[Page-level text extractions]
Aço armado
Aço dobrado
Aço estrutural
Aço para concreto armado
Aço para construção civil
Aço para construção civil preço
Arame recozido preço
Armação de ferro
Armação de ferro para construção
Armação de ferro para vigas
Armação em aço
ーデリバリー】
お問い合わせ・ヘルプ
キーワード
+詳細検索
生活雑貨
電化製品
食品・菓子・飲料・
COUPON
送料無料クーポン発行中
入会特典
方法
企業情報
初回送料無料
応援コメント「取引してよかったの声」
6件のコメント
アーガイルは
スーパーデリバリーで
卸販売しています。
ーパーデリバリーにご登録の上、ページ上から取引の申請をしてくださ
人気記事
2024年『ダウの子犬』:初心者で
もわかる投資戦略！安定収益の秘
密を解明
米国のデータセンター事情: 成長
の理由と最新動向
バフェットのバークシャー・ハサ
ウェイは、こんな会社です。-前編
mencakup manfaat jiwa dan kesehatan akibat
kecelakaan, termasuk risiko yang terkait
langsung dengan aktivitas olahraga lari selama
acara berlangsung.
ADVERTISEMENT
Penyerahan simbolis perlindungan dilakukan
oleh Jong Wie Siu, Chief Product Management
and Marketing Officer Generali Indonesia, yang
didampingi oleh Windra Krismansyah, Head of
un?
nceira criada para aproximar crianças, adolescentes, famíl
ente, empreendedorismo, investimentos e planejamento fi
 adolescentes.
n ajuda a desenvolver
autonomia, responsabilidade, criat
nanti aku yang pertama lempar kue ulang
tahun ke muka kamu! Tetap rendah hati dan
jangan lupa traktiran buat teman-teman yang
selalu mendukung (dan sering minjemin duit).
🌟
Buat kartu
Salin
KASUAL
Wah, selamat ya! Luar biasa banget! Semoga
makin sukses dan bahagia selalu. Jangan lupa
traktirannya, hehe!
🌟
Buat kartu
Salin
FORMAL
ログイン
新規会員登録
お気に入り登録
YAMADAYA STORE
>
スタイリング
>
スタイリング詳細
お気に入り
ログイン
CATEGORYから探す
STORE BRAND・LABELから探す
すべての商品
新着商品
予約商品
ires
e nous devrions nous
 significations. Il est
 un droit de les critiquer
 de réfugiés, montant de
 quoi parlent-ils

...

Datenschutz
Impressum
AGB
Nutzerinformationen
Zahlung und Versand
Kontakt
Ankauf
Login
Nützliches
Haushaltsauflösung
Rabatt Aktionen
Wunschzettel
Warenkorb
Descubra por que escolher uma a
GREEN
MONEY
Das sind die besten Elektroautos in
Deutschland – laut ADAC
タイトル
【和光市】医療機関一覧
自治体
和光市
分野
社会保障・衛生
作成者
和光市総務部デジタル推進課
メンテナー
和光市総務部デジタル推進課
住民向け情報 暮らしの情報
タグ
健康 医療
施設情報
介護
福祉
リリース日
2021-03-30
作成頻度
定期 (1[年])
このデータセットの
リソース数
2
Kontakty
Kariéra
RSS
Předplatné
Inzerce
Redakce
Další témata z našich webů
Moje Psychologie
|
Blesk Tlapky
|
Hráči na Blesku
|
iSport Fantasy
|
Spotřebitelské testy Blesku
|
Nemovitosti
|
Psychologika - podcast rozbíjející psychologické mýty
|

==

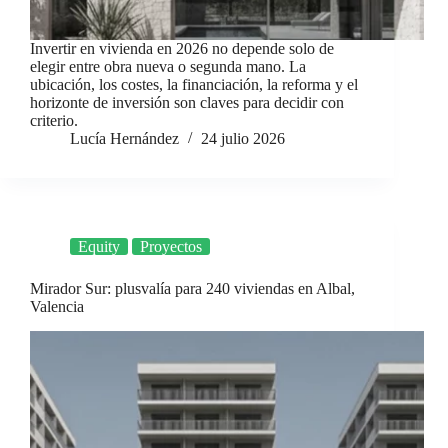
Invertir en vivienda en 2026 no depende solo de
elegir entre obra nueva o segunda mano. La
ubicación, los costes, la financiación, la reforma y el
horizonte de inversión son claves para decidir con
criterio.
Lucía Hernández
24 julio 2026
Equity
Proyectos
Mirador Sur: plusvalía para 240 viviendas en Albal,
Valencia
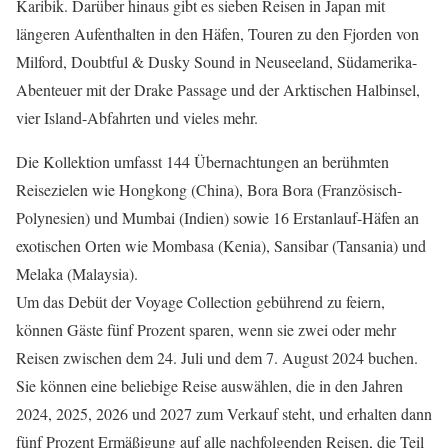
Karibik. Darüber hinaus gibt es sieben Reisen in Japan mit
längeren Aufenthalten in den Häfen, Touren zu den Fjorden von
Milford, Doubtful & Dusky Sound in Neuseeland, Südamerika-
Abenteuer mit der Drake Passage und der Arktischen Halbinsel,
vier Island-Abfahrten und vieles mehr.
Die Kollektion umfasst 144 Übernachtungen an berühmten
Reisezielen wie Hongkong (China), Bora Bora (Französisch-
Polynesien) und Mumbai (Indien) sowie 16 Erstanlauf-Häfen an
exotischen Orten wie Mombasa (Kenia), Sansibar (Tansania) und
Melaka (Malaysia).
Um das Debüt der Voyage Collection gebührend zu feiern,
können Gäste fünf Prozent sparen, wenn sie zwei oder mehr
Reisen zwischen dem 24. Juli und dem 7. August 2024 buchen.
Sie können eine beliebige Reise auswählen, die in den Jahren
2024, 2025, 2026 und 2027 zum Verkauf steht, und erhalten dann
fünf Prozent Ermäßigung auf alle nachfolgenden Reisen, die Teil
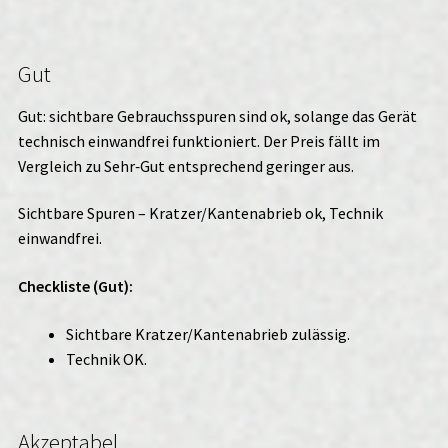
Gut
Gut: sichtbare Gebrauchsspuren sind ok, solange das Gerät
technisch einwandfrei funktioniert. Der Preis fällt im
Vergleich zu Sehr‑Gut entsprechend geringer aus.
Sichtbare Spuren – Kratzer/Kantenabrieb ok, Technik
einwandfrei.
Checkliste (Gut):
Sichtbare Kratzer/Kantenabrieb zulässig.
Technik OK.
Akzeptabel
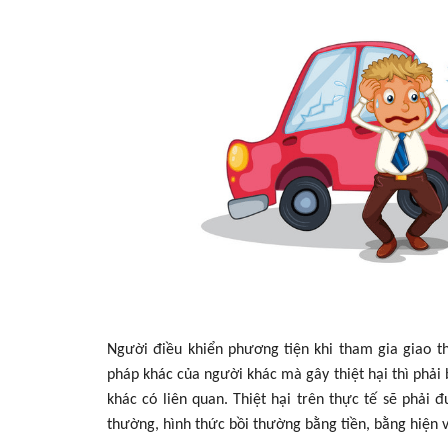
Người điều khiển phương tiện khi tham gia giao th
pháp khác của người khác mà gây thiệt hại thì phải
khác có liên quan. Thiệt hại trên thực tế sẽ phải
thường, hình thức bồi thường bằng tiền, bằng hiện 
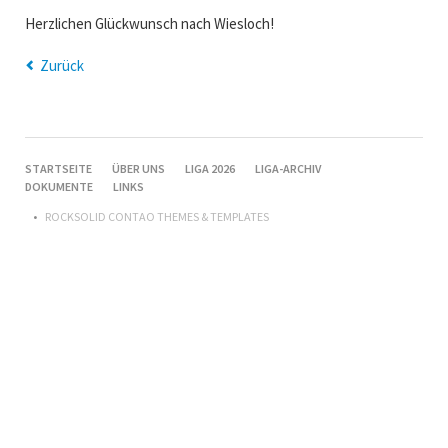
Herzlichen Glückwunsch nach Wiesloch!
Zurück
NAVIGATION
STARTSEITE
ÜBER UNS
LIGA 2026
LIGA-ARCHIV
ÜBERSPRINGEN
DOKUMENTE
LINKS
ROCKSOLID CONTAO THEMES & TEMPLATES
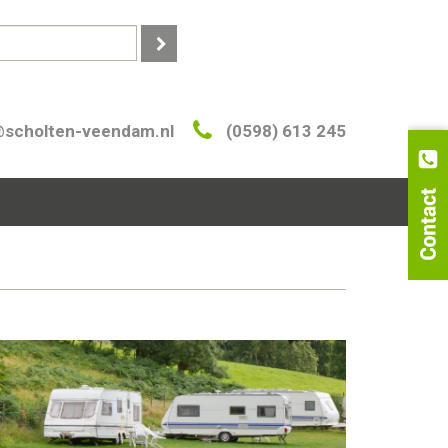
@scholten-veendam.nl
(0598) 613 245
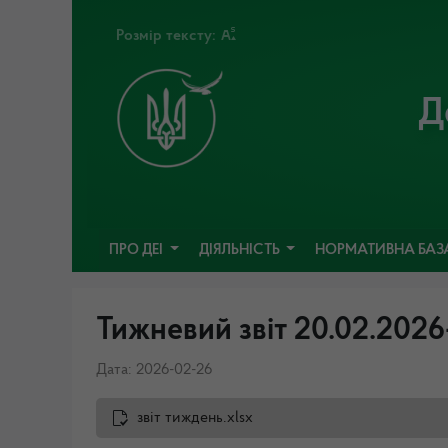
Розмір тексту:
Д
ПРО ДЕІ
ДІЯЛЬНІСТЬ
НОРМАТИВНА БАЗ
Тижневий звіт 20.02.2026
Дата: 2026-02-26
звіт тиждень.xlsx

# What is expected:
Would you copy all lines in the records where the string "Prozent" appears?

# Task output:
können Gäste fünf Prozent sparen, wenn sie zwei oder mehr
fünf Prozent Ermäßigung auf alle nachfolgenden Reisen, die Teil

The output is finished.